Cependant, tous les acteurs sont unanimes que malgré les publications des résultats des OPA, les pratiques anormales persistent dans la région (comme nous le verrons dans le sixième chapitre). Au cours de notre entretien avec le point focal de l’OPA au Mali, il nous a confié qu’après une mission d’inspection sur le corridor sénégalais, à leur retour ils ont eux-mêmes été victimes de tracasseries. Selon lui, les forces de sécurité auteurs de ces tracasseries ne les avaient pas reconnus à leur retour.
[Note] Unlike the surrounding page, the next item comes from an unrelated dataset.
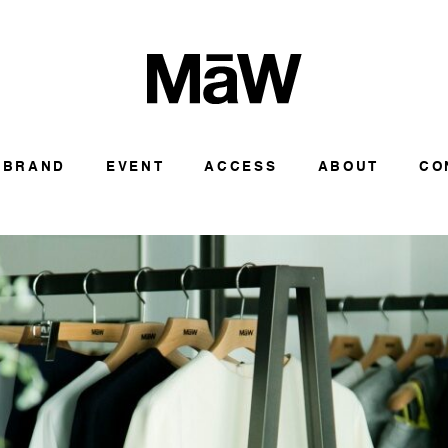
BRAND
EVENT
ACCESS
ABOUT
CO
Comme ce point focal, lorsque nous nous rendions au Mali (en janvier 2018), les forces de sécurité maliennes nous ont exigé de payer 1000 FCFA au poste de contrôle frontalier en passant par le corridor Orodora-Cikasso car nous étions un étranger. Nous n’avons été autorisé à poursuivre notre voyage sans payer que lorsqu’ils ont vu notre ordre de mission. Nous sommes pourtant membres de l’UEMOA et nous avions avec nous notre carte d’identité et notre carnet de vaccination (les deux documents exigés par les normes communautaires). En réalité, depuis sa mise en place en 2005, les observations de l’OPA se suivent et se ressemblent. Déjà, le rapport de 2010 faisait le constat que la correction des mauvaises pratiques n’a pas connu d’avancée significative depuis octobre 2006.

Cette situation mérite une analyse approfondie (qui sera traitée dans la troisième partie de la thèse).

Par ailleurs, en plus des OPA, l’UEMOA a un projet de mise en place de poste de contrôle juxtaposé en vue du renforcement de l’intégration régionale.